Posted on 03/01/2020 8:43:09 AM PST by Kaslin

In 1929 in an edict that seemed both impossibly savage and self-destructive, Stalin announced the "liquidation of the kulaks as a class.” The people he called kulaks were the relatively wealthy peasants in the countryside.

For much of the eighteenth, nineteenth and into the early twentieth century, they were the most important single economic sector of the Russian empire. They were also the cultural center. They preserved Russian traditions and honored religious faith. They grew more than enough food to feed the nation. The excess they produced created more wealth in international trade and hard currency for Russia than any other group.

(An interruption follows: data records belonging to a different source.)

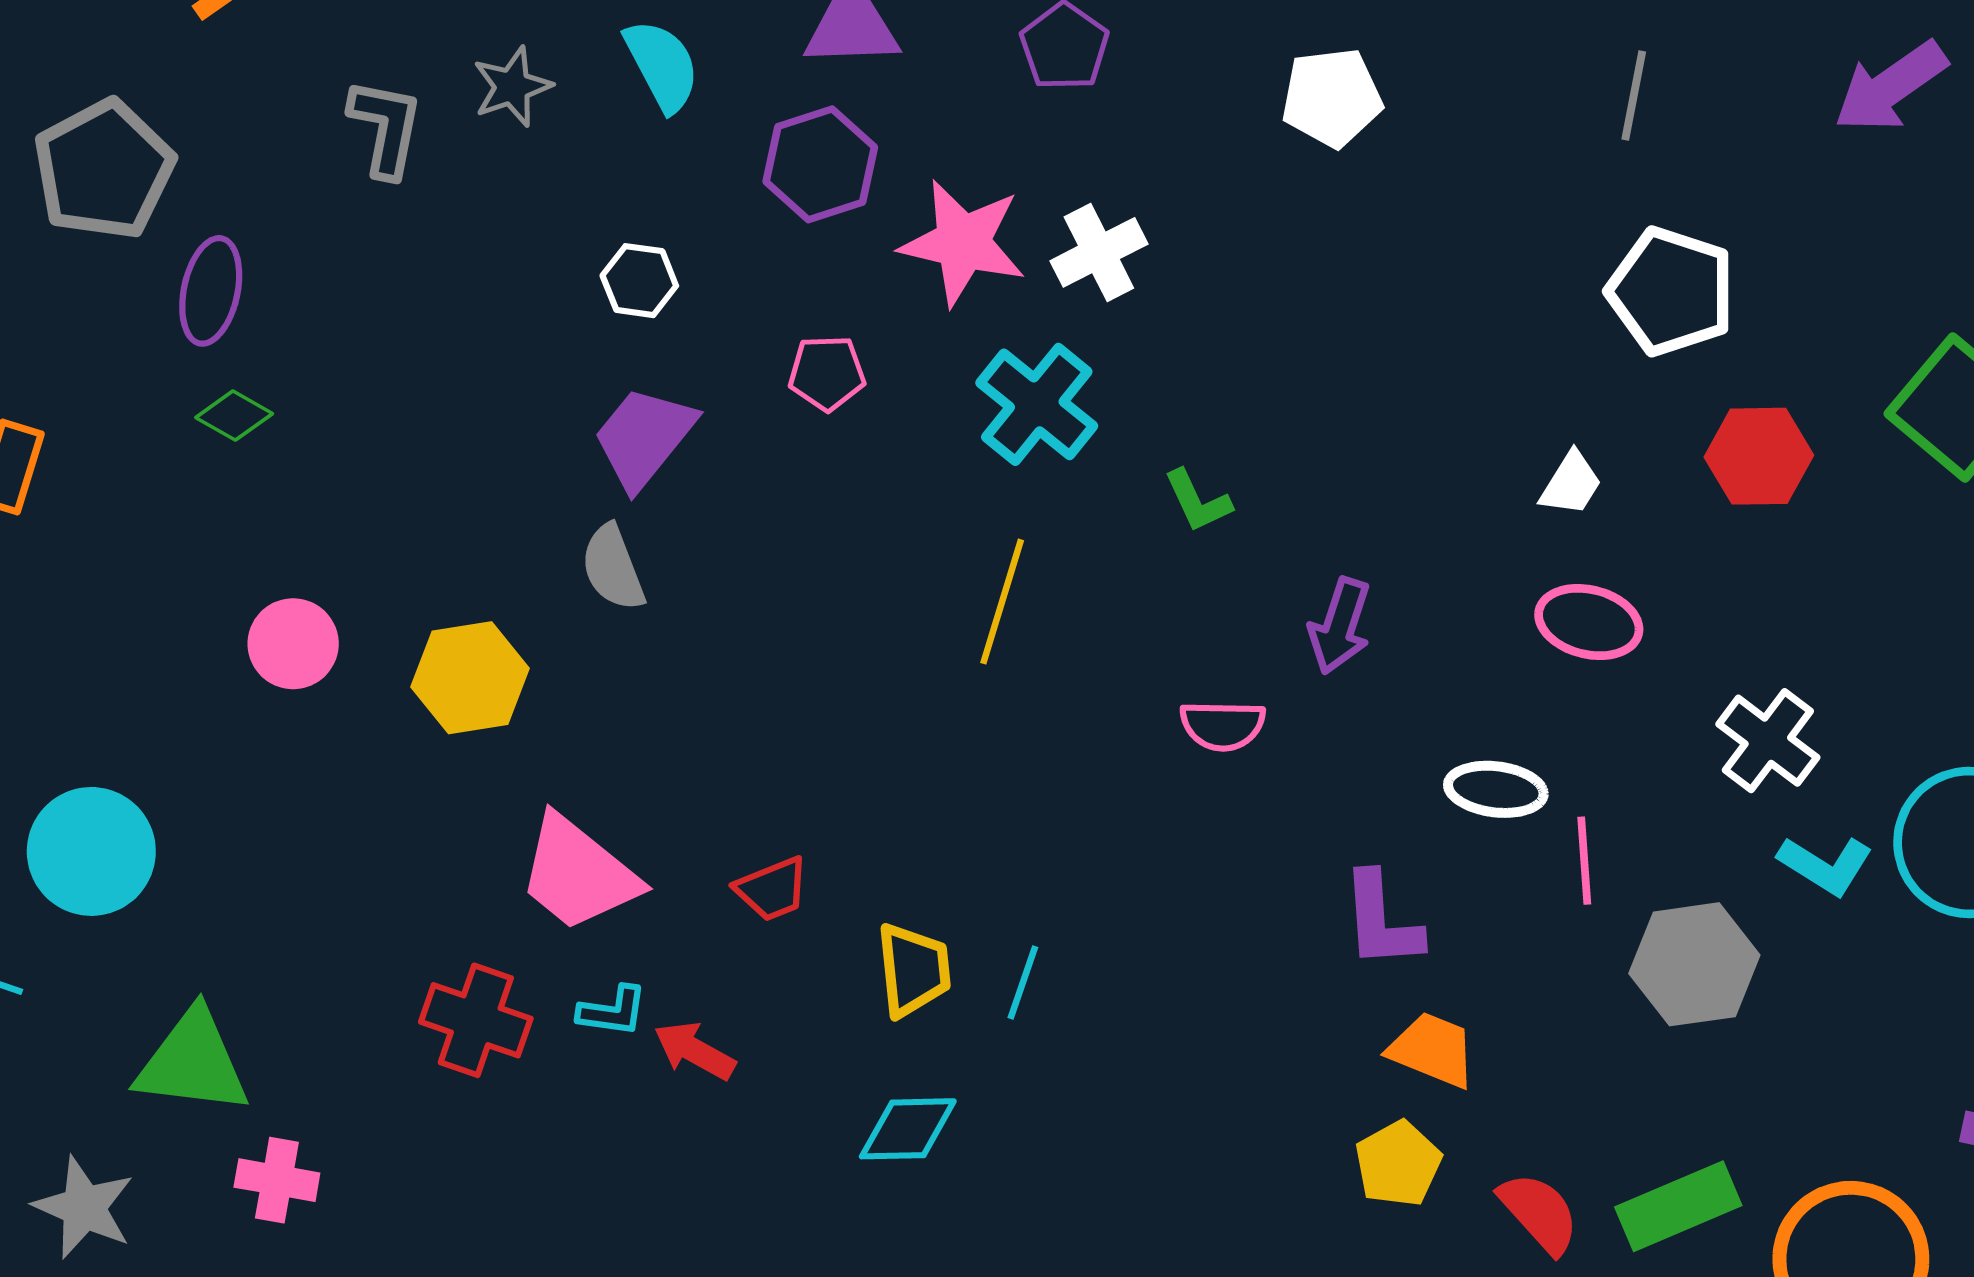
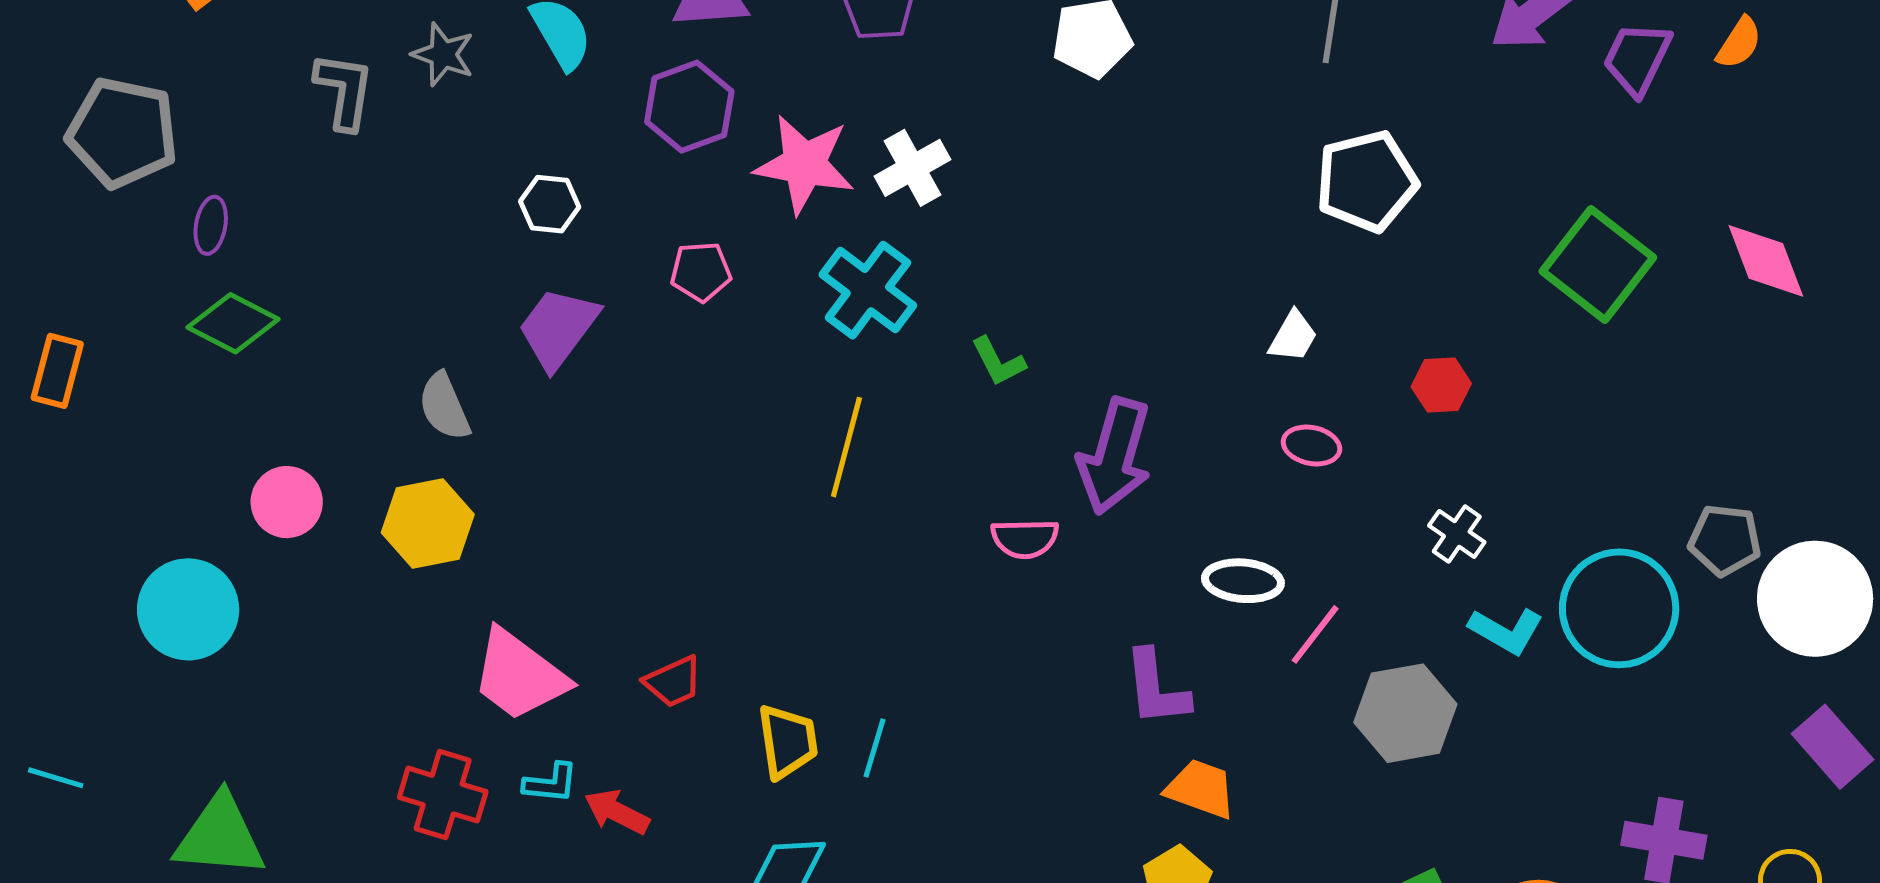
gray star: (512, 87) -> (443, 55), turned -30
gray pentagon: (104, 170) -> (122, 133), turned -30
purple ellipse: (211, 291) -> (211, 225), size x0.7
white pentagon: (1671, 291) -> (1367, 181), turned -30
green diamond: (234, 416) -> (233, 323), size x1.5
red hexagon: (1759, 456) -> (1441, 385), moved, size x0.7
gray semicircle: (613, 568) -> (444, 406), moved
pink ellipse: (1589, 622) -> (1311, 445), size x0.7
purple arrow: (1340, 626) -> (1115, 456), size x1.5
white cross: (1768, 741) -> (1457, 534), size x0.7
cyan circle: (91, 851) -> (188, 609), moved
pink line: (1584, 861) -> (1315, 634), turned 44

That is why it seems, at first thought, that it was counter to his own interests when Stalin enlisted 25,000 urban factory workers to go and dispossess the agrarian peasants. He trained them, gave them revolvers and ordered them to drive the kulak families off their land, outright murder many of them, send more of them off to prison camps, and enslave the rest. The resulting famine killed tens of millions of kulaks and others in the most painful and pitiless way.

The atrocity of the de-kulakization -- the heartless butchery and wanton waste of life, the inhumane genocide of a culture, the destruction of the productive economic heart of Russia -- seems a brutal insanity unless you understand the real motivation behind it. As Stephen Kotkin has revealed in his biography of the man, Stalin was tough and cold, but he was not a madman. He did what he did, as Kotkin, proves, not out of murderous insanity but, even more chillingly, simply because he was a communist.

(Excerpt) Read more at americanthinker.com ...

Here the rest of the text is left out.